In the future, do not do additional work when clients have tens of thousands
of dollars of outstanding invoices. Favors for clients are wonderful things.
You can do them when you have a contract in place that neither party is
repeatedly breaching.

 _Talk to the board and try to work out a solution where they fire the CEO and
we pursue a plan to actually get this company out of a ditch._

This is very unlikely to work, and the amount of effort is comparable to
starting a new company. Why would you start a new company to collect $X0k in
outstanding invoices? You can collect $X0k in invoices by working two weeks
for someone who is not a bozo, then invoicing them for two weeks worked. It is
faster and carries very limited execution risk.

 _If the above results in very little, I could try to sell the debt to a debt
buyer. Anyone have experience with this? I found one that say they would buy
it for 75 cents on the dollar, which I find to be pretty incredible
considering it 's an LLC and I don't know how to collect from an LLC._

You won't successfully sell this receivable for 75 cents on the dollar, but if
someone actually offered that, why are we even having this conversation? That
implies that you are improved by tens of thousands of dollars for two hours of
work, and then this never troubles you again.
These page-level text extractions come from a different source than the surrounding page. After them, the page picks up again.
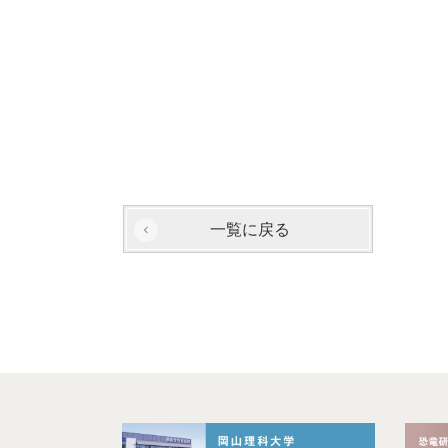
一覧に戻る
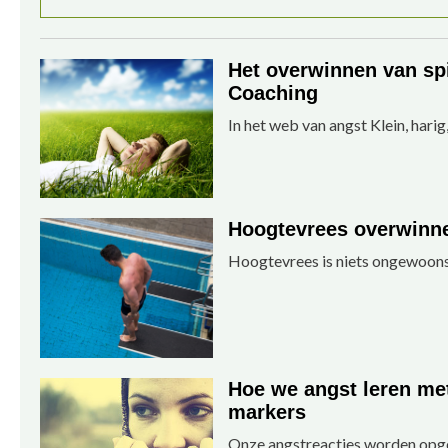
Het overwinnen van sp
Coaching
In het web van angst Klein, harig,
Hoogtevrees overwinn
Hoogtevrees is niets ongewoons
Hoe we angst leren me
markers
Onze angstreacties worden opge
But having some knowledge about debt collection, I predict < 1% chance that
you'd actually sell that receivable for 75 cents on the dollar. Higher quality
receivables -- with known good provenance, against people who have attachable
assets -- routinely are sold for 5~10 cents on the dollar if they're at that
age/maturity. You have an incredibly low-quality receivable. It is _old_ ,
against an entity with no assets, and (I strongly suspect) not supported by
reliable paperwork which would ease the path to a default judgment and
collection.

------
dctoedt
Patrick is right about not taking self-help measures such as shutting down
their site.

Check your contract:

\+ The contract might provide that you have the power to terminate the
deadbeat client's rights in the deliverables (presumably, the Web site you
built for them) after sending them notice and giving them an opportunity to
cure their breach of contract.

\+ If you terminate their rights, that might well make them a copyright
infringer if they continue to use the deliverables.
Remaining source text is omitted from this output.